ENTRIES SHOWN START

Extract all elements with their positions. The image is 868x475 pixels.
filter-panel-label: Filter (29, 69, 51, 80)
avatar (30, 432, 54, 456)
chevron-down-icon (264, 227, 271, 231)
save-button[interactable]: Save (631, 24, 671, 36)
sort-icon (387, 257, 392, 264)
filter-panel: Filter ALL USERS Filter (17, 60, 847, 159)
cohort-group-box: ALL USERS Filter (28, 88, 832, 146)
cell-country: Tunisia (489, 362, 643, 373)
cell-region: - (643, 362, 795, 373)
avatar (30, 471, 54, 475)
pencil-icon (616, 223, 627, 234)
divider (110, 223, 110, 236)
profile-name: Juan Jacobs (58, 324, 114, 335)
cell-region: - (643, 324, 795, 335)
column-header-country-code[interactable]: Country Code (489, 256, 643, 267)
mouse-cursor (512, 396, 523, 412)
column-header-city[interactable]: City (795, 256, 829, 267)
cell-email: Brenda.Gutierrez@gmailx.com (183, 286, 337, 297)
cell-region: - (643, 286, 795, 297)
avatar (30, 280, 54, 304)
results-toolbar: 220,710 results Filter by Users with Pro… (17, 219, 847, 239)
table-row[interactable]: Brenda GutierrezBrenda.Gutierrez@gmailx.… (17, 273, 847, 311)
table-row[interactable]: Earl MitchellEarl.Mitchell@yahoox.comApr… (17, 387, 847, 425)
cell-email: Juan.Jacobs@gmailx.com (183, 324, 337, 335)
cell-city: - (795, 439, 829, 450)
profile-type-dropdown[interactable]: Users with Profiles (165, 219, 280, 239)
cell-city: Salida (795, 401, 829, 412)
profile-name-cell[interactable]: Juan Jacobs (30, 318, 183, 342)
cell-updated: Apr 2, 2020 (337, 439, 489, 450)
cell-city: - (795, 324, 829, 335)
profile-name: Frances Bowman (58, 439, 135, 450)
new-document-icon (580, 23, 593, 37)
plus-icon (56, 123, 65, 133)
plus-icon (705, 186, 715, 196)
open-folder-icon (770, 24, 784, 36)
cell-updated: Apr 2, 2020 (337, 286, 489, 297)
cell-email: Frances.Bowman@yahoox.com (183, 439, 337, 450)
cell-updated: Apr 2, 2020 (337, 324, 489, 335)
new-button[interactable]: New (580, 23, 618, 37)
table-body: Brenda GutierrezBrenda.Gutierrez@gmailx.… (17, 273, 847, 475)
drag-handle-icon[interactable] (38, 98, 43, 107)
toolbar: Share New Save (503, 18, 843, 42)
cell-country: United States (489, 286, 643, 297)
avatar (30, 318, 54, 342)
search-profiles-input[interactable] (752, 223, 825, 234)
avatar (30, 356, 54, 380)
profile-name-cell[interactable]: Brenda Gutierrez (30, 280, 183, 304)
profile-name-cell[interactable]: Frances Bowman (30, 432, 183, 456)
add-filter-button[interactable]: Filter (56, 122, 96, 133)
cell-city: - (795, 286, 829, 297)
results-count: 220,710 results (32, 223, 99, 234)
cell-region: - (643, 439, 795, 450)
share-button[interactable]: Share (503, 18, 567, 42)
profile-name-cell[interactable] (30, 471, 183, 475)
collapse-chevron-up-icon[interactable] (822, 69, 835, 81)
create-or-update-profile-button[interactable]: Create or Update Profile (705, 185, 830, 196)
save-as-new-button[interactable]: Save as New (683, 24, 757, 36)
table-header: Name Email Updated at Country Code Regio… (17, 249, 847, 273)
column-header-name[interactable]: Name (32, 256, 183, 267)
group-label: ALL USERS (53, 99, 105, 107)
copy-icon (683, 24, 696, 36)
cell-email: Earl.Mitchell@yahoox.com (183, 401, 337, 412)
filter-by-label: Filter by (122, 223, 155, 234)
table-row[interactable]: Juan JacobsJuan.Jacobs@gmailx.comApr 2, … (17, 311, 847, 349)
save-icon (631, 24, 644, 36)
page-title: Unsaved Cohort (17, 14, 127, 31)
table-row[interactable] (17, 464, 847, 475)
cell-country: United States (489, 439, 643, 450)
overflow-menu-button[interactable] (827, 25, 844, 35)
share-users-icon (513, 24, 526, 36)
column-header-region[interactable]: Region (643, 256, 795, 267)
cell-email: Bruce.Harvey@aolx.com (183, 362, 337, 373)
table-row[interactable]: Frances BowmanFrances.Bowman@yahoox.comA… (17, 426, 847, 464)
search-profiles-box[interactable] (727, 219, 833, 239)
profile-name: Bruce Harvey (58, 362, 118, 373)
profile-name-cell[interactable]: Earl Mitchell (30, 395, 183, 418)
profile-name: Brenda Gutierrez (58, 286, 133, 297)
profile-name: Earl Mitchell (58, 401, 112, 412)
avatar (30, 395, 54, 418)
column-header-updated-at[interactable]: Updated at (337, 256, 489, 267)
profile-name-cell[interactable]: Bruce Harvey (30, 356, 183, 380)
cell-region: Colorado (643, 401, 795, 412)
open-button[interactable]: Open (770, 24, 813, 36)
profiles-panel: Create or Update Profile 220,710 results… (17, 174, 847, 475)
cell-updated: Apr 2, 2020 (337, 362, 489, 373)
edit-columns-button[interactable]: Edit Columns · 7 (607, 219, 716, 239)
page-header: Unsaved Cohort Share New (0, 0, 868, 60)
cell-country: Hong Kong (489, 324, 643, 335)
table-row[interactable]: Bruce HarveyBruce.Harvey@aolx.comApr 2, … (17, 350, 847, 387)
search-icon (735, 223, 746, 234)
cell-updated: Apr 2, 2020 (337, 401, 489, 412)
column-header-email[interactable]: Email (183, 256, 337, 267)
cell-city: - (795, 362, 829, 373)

ENTRIES SHOWN END

Each record must be printed again, word for word, with nothing dropped.

Extract all elements with their positions. The image is 868x475 pixels.
filter-panel-label: Filter (29, 69, 51, 80)
avatar (30, 432, 54, 456)
chevron-down-icon (264, 227, 271, 231)
save-button[interactable]: Save (631, 24, 671, 36)
sort-icon (387, 257, 392, 264)
filter-panel: Filter ALL USERS Filter (17, 60, 847, 159)
cohort-group-box: ALL USERS Filter (28, 88, 832, 146)
cell-country: Tunisia (489, 362, 643, 373)
cell-region: - (643, 362, 795, 373)
avatar (30, 471, 54, 475)
pencil-icon (616, 223, 627, 234)
divider (110, 223, 110, 236)
profile-name: Juan Jacobs (58, 324, 114, 335)
cell-region: - (643, 324, 795, 335)
column-header-country-code[interactable]: Country Code (489, 256, 643, 267)
mouse-cursor (512, 396, 523, 412)
column-header-city[interactable]: City (795, 256, 829, 267)
cell-email: Brenda.Gutierrez@gmailx.com (183, 286, 337, 297)
cell-region: - (643, 286, 795, 297)
avatar (30, 280, 54, 304)
results-toolbar: 220,710 results Filter by Users with Pro… (17, 219, 847, 239)
table-row[interactable]: Brenda GutierrezBrenda.Gutierrez@gmailx.… (17, 273, 847, 311)
table-row[interactable]: Earl MitchellEarl.Mitchell@yahoox.comApr… (17, 387, 847, 425)
cell-email: Juan.Jacobs@gmailx.com (183, 324, 337, 335)
cell-city: - (795, 439, 829, 450)
profile-type-dropdown[interactable]: Users with Profiles (165, 219, 280, 239)
cell-city: Salida (795, 401, 829, 412)
profile-name-cell[interactable]: Juan Jacobs (30, 318, 183, 342)
cell-updated: Apr 2, 2020 (337, 439, 489, 450)
cell-city: - (795, 324, 829, 335)
profile-name: Frances Bowman (58, 439, 135, 450)
new-document-icon (580, 23, 593, 37)
plus-icon (56, 123, 65, 133)
plus-icon (705, 186, 715, 196)
open-folder-icon (770, 24, 784, 36)
cell-updated: Apr 2, 2020 (337, 286, 489, 297)
cell-email: Frances.Bowman@yahoox.com (183, 439, 337, 450)
cell-updated: Apr 2, 2020 (337, 324, 489, 335)
new-button[interactable]: New (580, 23, 618, 37)
table-body: Brenda GutierrezBrenda.Gutierrez@gmailx.… (17, 273, 847, 475)
drag-handle-icon[interactable] (38, 98, 43, 107)
toolbar: Share New Save (503, 18, 843, 42)
cell-country: United States (489, 286, 643, 297)
avatar (30, 318, 54, 342)
search-profiles-input[interactable] (752, 223, 825, 234)
avatar (30, 356, 54, 380)
profile-name-cell[interactable]: Brenda Gutierrez (30, 280, 183, 304)
profile-name-cell[interactable]: Frances Bowman (30, 432, 183, 456)
add-filter-button[interactable]: Filter (56, 122, 96, 133)
cell-city: - (795, 286, 829, 297)
results-count: 220,710 results (32, 223, 99, 234)
cell-region: - (643, 439, 795, 450)
share-button[interactable]: Share (503, 18, 567, 42)
profile-name-cell[interactable] (30, 471, 183, 475)
collapse-chevron-up-icon[interactable] (822, 69, 835, 81)
create-or-update-profile-button[interactable]: Create or Update Profile (705, 185, 830, 196)
save-as-new-button[interactable]: Save as New (683, 24, 757, 36)
table-header: Name Email Updated at Country Code Regio… (17, 249, 847, 273)
column-header-name[interactable]: Name (32, 256, 183, 267)
group-label: ALL USERS (53, 99, 105, 107)
copy-icon (683, 24, 696, 36)
cell-email: Earl.Mitchell@yahoox.com (183, 401, 337, 412)
filter-by-label: Filter by (122, 223, 155, 234)
table-row[interactable]: Juan JacobsJuan.Jacobs@gmailx.comApr 2, … (17, 311, 847, 349)
save-icon (631, 24, 644, 36)
page-title: Unsaved Cohort (17, 14, 127, 31)
table-row[interactable] (17, 464, 847, 475)
cell-country: United States (489, 439, 643, 450)
overflow-menu-button[interactable] (827, 25, 844, 35)
share-users-icon (513, 24, 526, 36)
column-header-region[interactable]: Region (643, 256, 795, 267)
cell-email: Bruce.Harvey@aolx.com (183, 362, 337, 373)
table-row[interactable]: Frances BowmanFrances.Bowman@yahoox.comA… (17, 426, 847, 464)
search-profiles-box[interactable] (727, 219, 833, 239)
profile-name: Bruce Harvey (58, 362, 118, 373)
profile-name-cell[interactable]: Earl Mitchell (30, 395, 183, 418)
profile-name: Brenda Gutierrez (58, 286, 133, 297)
profile-name: Earl Mitchell (58, 401, 112, 412)
avatar (30, 395, 54, 418)
column-header-updated-at[interactable]: Updated at (337, 256, 489, 267)
profile-name-cell[interactable]: Bruce Harvey (30, 356, 183, 380)
cell-region: Colorado (643, 401, 795, 412)
open-button[interactable]: Open (770, 24, 813, 36)
profiles-panel: Create or Update Profile 220,710 results… (17, 174, 847, 475)
cell-updated: Apr 2, 2020 (337, 362, 489, 373)
edit-columns-button[interactable]: Edit Columns · 7 (607, 219, 716, 239)
page-header: Unsaved Cohort Share New (0, 0, 868, 60)
cell-country: Hong Kong (489, 324, 643, 335)
table-row[interactable]: Bruce HarveyBruce.Harvey@aolx.comApr 2, … (17, 350, 847, 387)
search-icon (735, 223, 746, 234)
cell-updated: Apr 2, 2020 (337, 401, 489, 412)
column-header-email[interactable]: Email (183, 256, 337, 267)
cell-city: - (795, 362, 829, 373)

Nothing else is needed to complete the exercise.